TASK STATEMENT: Restate every record word for word, without the pictures.

Collected data
========================

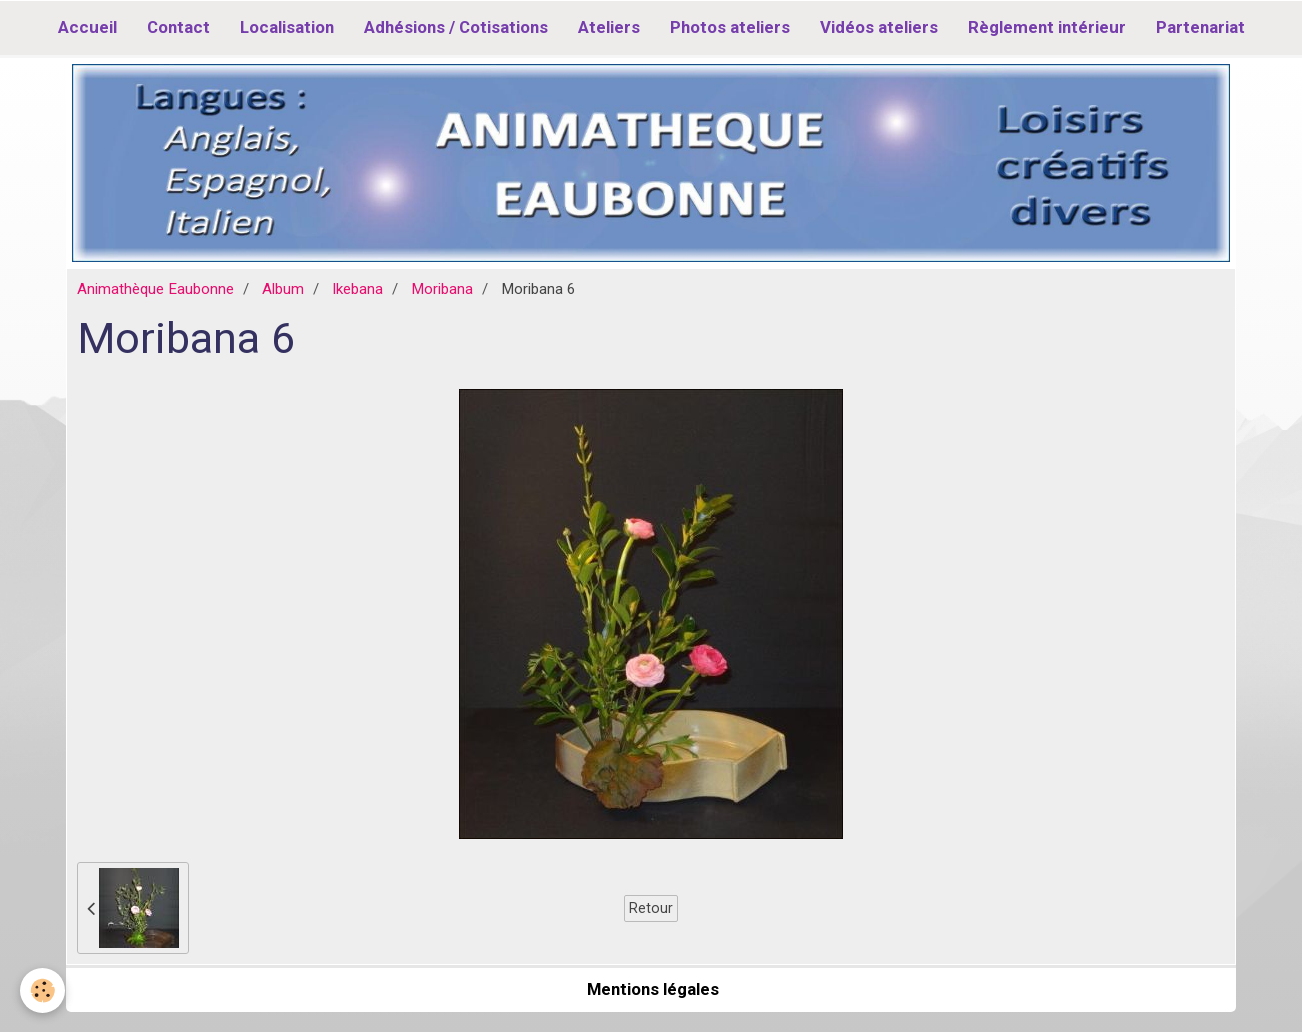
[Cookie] (42, 990)
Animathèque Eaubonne (155, 289)
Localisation (287, 27)
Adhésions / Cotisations (456, 27)
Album (283, 289)
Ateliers (609, 27)
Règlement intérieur (1047, 27)
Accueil (87, 27)
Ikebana (357, 289)
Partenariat (1200, 27)
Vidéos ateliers (879, 27)
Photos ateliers (730, 27)
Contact (178, 27)
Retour (651, 908)
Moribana (442, 289)
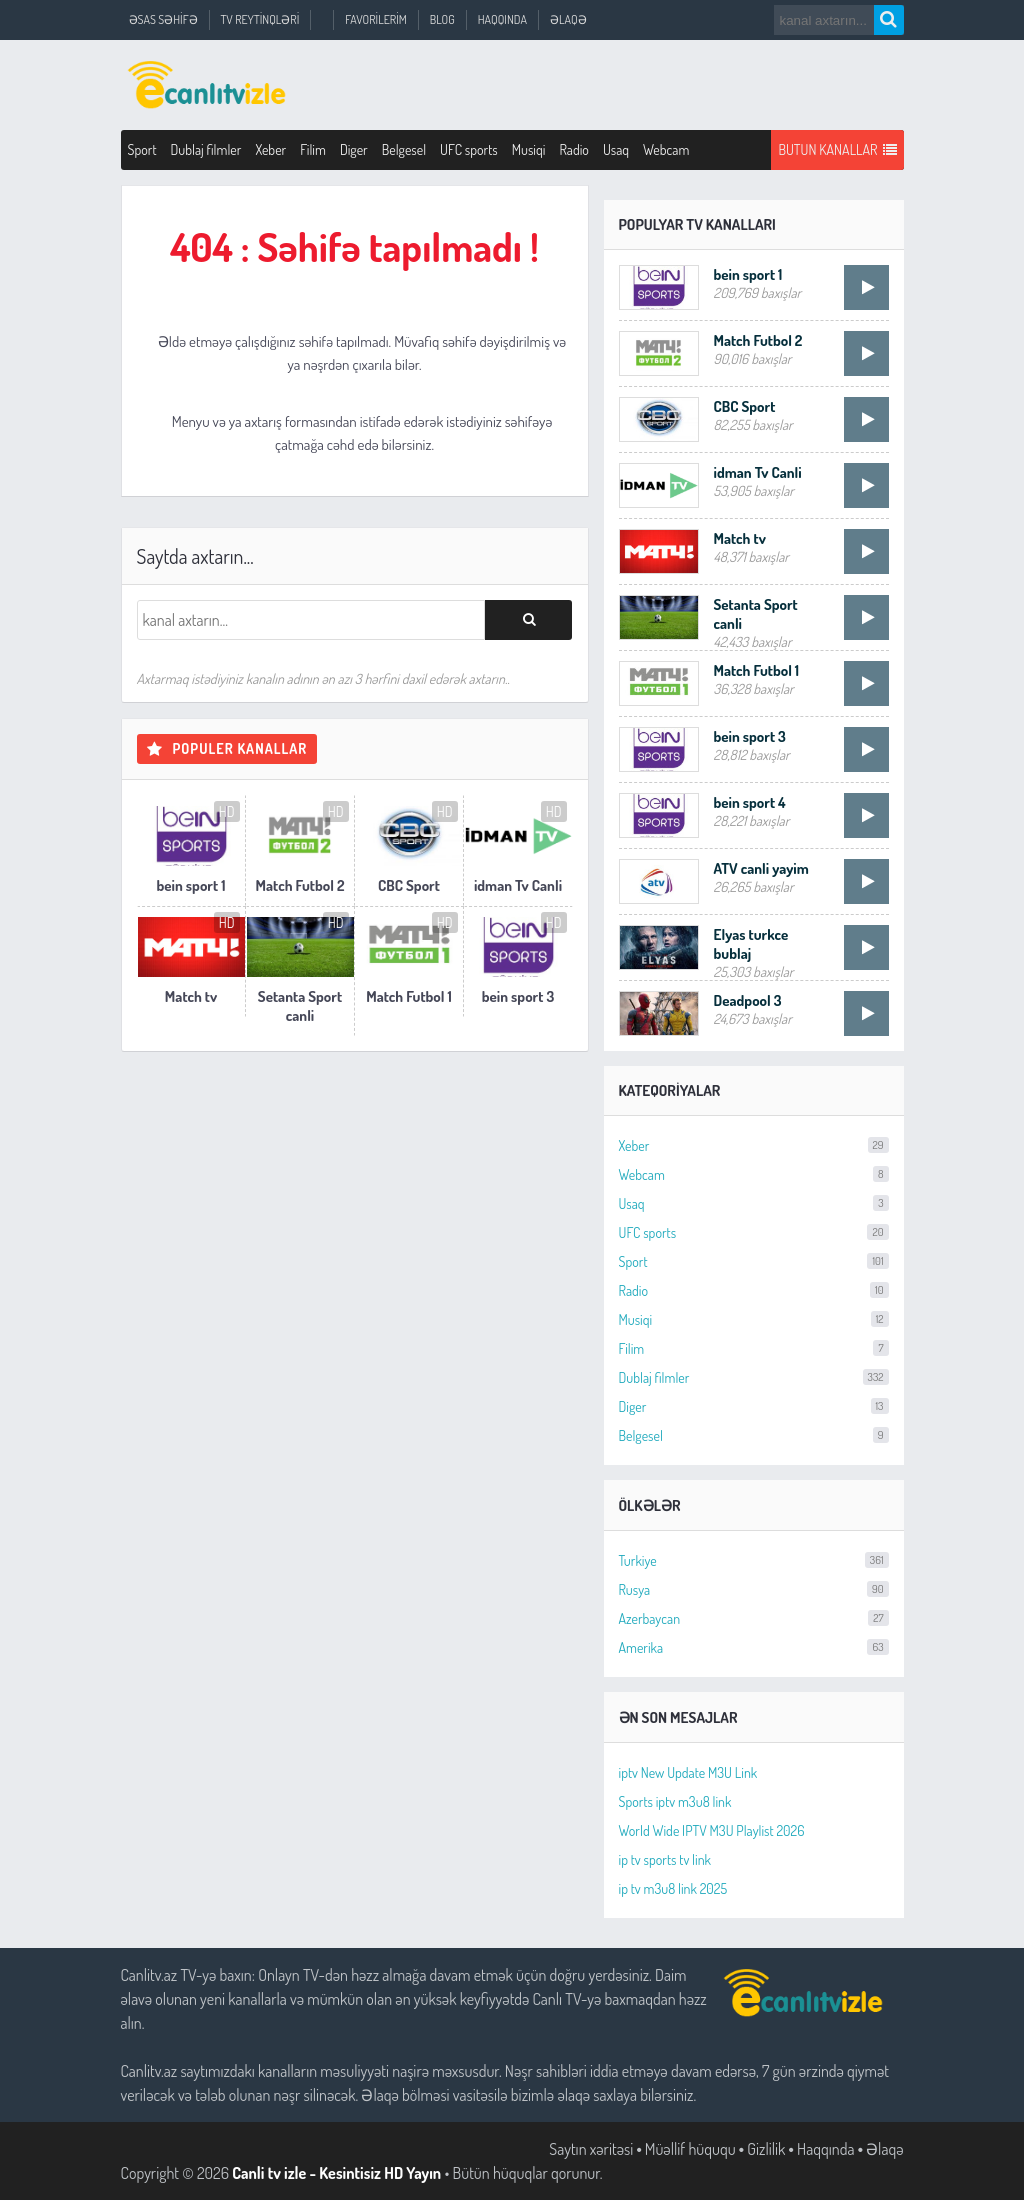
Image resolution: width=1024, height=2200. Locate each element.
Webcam (666, 149)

========================

SOLUTION TO THIS PROBLEM:
[Cookie] (42, 990)
Animathèque Eaubonne (155, 289)
Localisation (287, 27)
Adhésions / Cotisations (456, 27)
Album (283, 289)
Ateliers (609, 27)
Règlement intérieur (1047, 27)
Accueil (87, 27)
Ikebana (357, 289)
Partenariat (1200, 27)
Vidéos ateliers (879, 27)
Photos ateliers (730, 27)
Contact (178, 27)
Retour (651, 908)
Moribana (442, 289)
Image resolution: width=1024, height=2200. Locate each element.
Webcam (666, 149)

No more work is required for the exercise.